Tuesday, March 15, 2011

Fenwick Wine Cellars is Delaware's Newest and Smallest Winery...and Quite Good!

Adrian Mobilia is a fourth generation farmer, growing up on the shores of Lake Erie, an area of Pennsylvania rich in the traditions of agriculture. He was raised on his family’s 200-acre farm that consisted mainly of different varieties of grapes, apples, cherries, and peaches. Mobilia learned the family trade early, and enjoyed it so much, that he would continue on to study horticulture at Penn State. When Mobilia left the farm for college in the mid 90’s, the family business was well on its way to what would become the next successful venture. In 1980, they had already begun pressing their own grapes, and by 1989, the juice was going direct to wineries.
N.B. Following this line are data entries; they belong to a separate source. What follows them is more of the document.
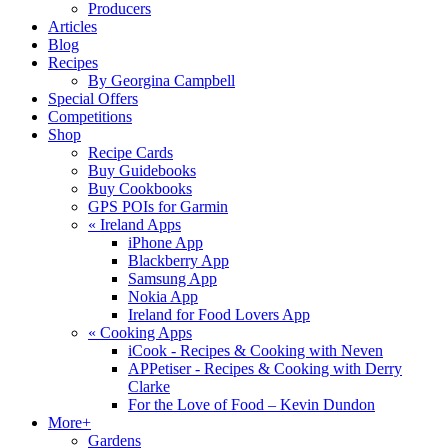
Producers
Articles
Blog
Recipes
By Georgina Campbell
Special Offers
Competitions
Shop
Recipe Cards
Buy Guidebooks
Buy Cookbooks
GPS POIs for Garmin
«
Ireland Apps
iPhone App
Blackberry App
Samsung App
Nokia App
Ireland for Food Lovers App
«
Cooking Apps
iCook - Recipes & Cooking with Neven
APPetiser - Recipes & Cooking with Derry
Clarke
For the Love of Food – Kevin Dundon
More+
Gardens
The wheels were then set into motion for the Mobilia family to open their own winery.
Working alongside his father Nick, planting Cabernet Sauvignon, Cabernet Franc, Riesling, Chardonnay, Chambourcin, Pinot Grigio, and Merlot grapes, to the already existing varieties, Adrian Mobilia helped the family winery come to fruition. In 1999 the first bottle of the Mobilia family winery was produced, bottled as Arrowhead Wine Cellars. The winery added another facet to the already existing strong family legacy of farming. Today Adrian and his wife Shannon run the winery together.

According to the website, "The atmosphere is Tuscan chic, from the stone accents, to the orange hued walls; you may envision yourself in a winery in Tuscany, Italy, instead of Fenwick island. That's just what Fenwick Wine Cellars wants you to think! Take your perceptions on wine; your visions of the perfect sip, and visit Fenwick Wine Cellars. They're ready for your palate."

Fenwick is Delaware's newest farm winery. Reflections of Fenwick is a refreshing, clear Seyval Blanc blended with 7% Chardonnay. They also make a good Chambourcin with lots of black raspberry and cherry. Nice body. Great flavor. Black cherries, plums, oak are very prevalent in Fenwick's Merlot, which is aged 18 mos. in American oak barrels.